WARP causing problems in Netcat/Python

Hi everyone,

I have a port forwarded to my computer. I also have a remote virtual machine behind a NAT. I’ve noticed weird results when Cloudflare WARP is turned on:

Online port checkers indicate that the port is closed
When I run an online port checker with Netcat listening for TCP connections on the other end, the port checker fails to detect a port, and Netcat fails to establish a connection.


nc -l -p <port> -vv

Remotes machine cannot establish a TCP connection with my machine via Netcat
Whenever I try to establish a TCP connection from the remote machine to my machine, Netcat does not output anything (unable to establish a connection).


My machine: nc -l -p <port> -vv
Remote machine: nc <my-public-ip> <port> -vv

But when WARP is turned off, Netcat prints the expected output on my machine:

listening on [any] 2595 …
connect to [] from ec2-44-195-32-251.compute-1.amazonaws.com [] 44608
sent 0, rcvd 0

UDP packets can be sent from the remote machine but not sent from my machine
UDP packets can get through from the remote machine when WARP is on.


My machine: nc -l -p <port> -vv -u
Remote machine: nc <my-public-ip> <port> -vv -u

However, UDP packets cannot get through from my machine when WARP is on.

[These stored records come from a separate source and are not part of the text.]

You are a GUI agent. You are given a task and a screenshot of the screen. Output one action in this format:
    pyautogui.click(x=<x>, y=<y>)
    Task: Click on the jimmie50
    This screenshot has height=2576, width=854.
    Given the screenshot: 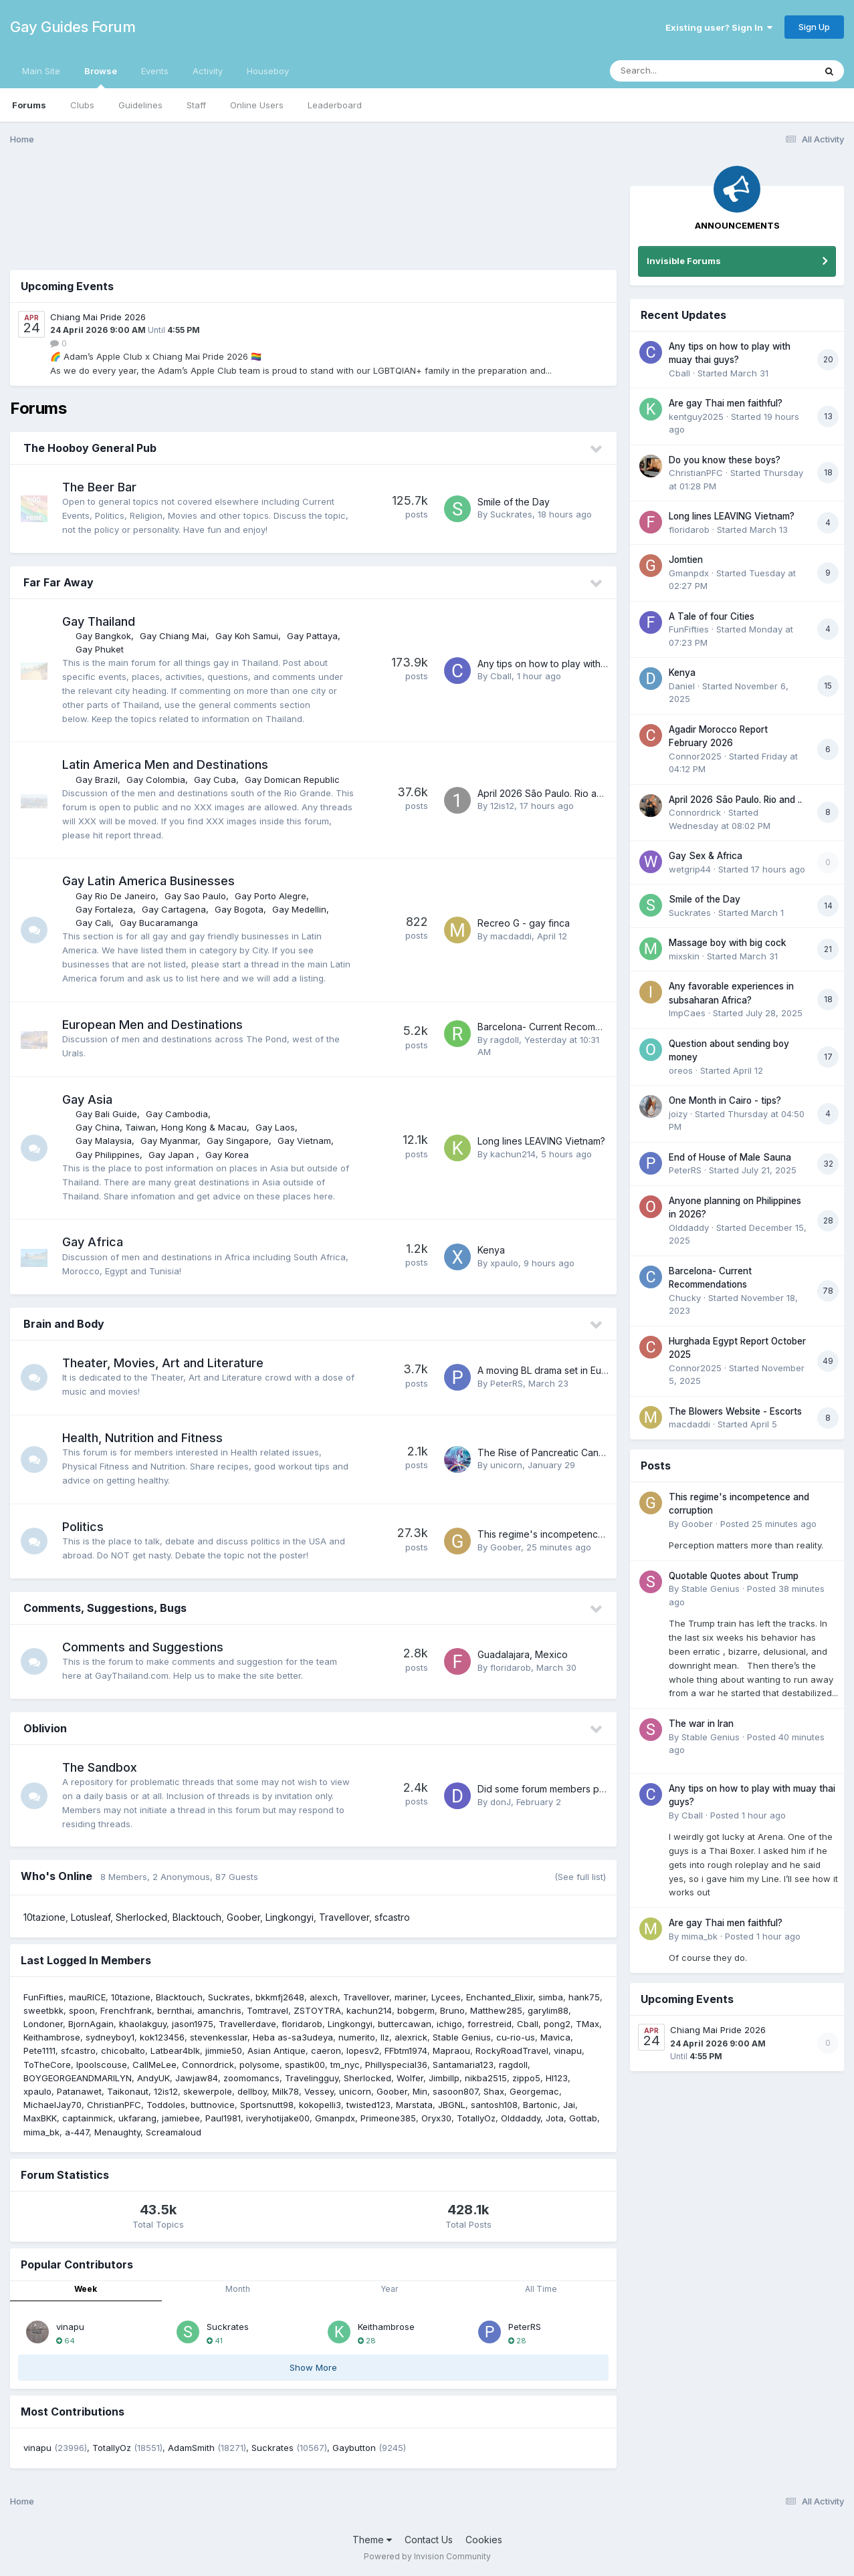 What is the action you would take?
    pyautogui.click(x=223, y=2050)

First send a message from the remote machine (for UDP hole punching):
nc <my-public-ip> <port> -vv -u -p <remote-port>
Remote machine: nc -l -p <remote-port> -vv -u.
My machine: nc <remote-ip> <remote-port> -vv -u -p <port>

So it appears that WARP is preventing TCP connections, as well as outbound UDP packets. The behaviour is also replicated when using Python sockets.

What is causing this issue, and how can it be fixed? I thought that it may have something to do with TCP packets being forwarded through a WARP server, but I read that WARP does not change the source IP of packets, but puts another layer over the original packet until the WARP endpoint, where the original packet is sent to its destination (which should look exactly the same as a normal packet?).


Search for Python.

I assume that is the issue but coming at it sideways

Thanks, I’m using raw UDP/TCP connections (no TLS/SSL/HTTPS) so I’m not sure it is a certificate issue as there is no certificate authentication being done (unless I’m missing something?).

I noticed that some “What’s my IP” websites (eg: Google Search infobox on the search page) returns WARP’s IP instead of my public IP. I’m not sure how this is happening, but if the remote machine is somehow seeing WARP’s IP as the source instead of mine, that would explain why UDP hole punching isn’t working.

Warp is a proxy for your traffic, it egresses from Cloudflare’s edge network. So the IP seen will be a Cloudflare one in most instances.


Thanks, that probably accounts for the behaviour above. I guess it is rare that a server would be behind a NAT anyways, but it may affect P2P in some cases.

This topic was automatically closed 3 days after the last reply. New replies are no longer allowed.